[Page images and extracted text]
===============
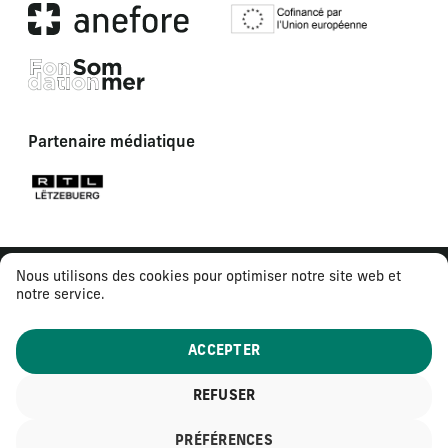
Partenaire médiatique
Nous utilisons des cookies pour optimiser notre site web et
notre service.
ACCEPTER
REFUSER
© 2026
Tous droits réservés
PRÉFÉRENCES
===============
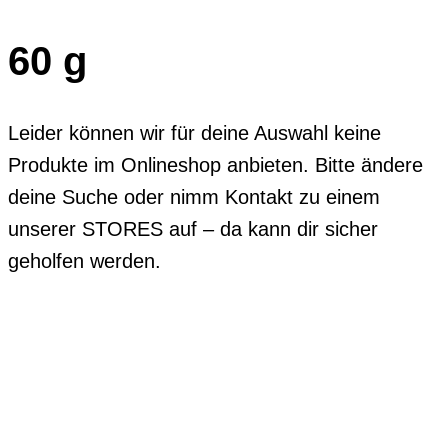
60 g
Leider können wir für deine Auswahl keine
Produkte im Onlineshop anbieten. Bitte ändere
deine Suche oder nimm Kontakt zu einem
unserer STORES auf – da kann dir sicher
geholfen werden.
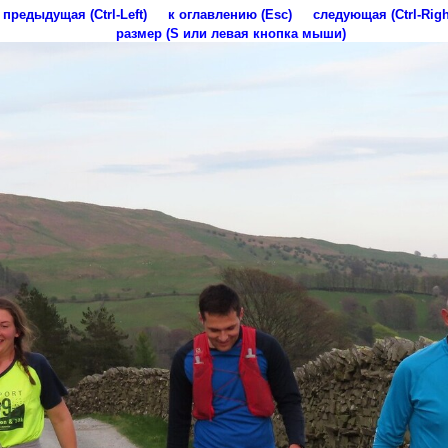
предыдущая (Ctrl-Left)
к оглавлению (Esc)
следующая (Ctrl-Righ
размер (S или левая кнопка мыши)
===============
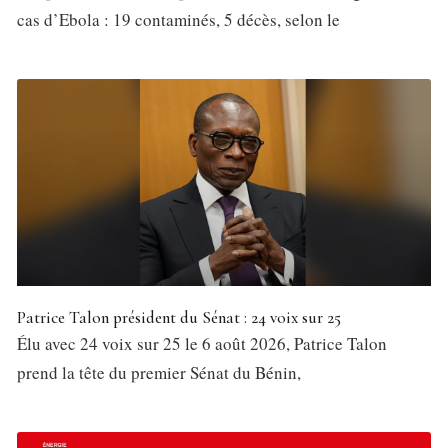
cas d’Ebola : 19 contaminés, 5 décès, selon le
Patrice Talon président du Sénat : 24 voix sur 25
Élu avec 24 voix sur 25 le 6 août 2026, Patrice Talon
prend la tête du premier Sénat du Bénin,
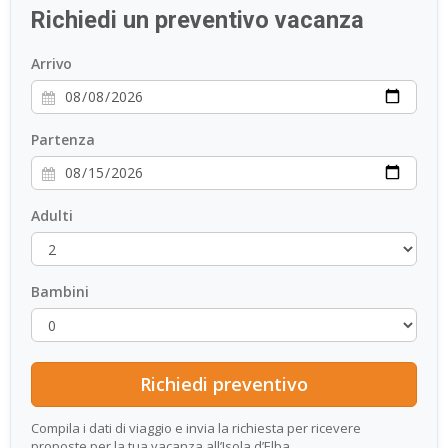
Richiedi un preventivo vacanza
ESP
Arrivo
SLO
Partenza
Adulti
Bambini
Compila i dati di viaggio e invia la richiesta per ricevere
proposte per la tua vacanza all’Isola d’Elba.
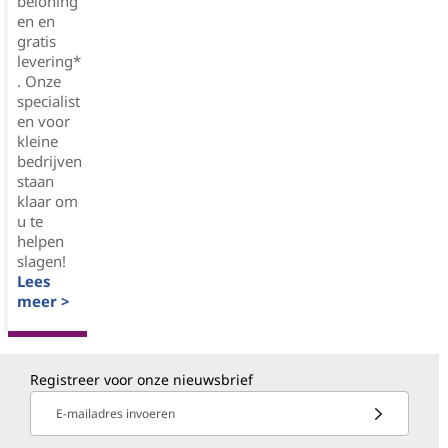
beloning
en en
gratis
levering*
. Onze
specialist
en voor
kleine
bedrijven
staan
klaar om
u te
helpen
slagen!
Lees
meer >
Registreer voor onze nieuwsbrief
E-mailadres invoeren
===============
[How to complete this task]
Copy out only the lines above from the one with "к оглавлению (Esc)" to the one with "размер (S или левая кнопка мыши)", inclusive, exactly as they stand.

[Response below]
к оглавлению (Esc)
следующая (Ctrl-Righ
размер (S или левая кнопка мыши)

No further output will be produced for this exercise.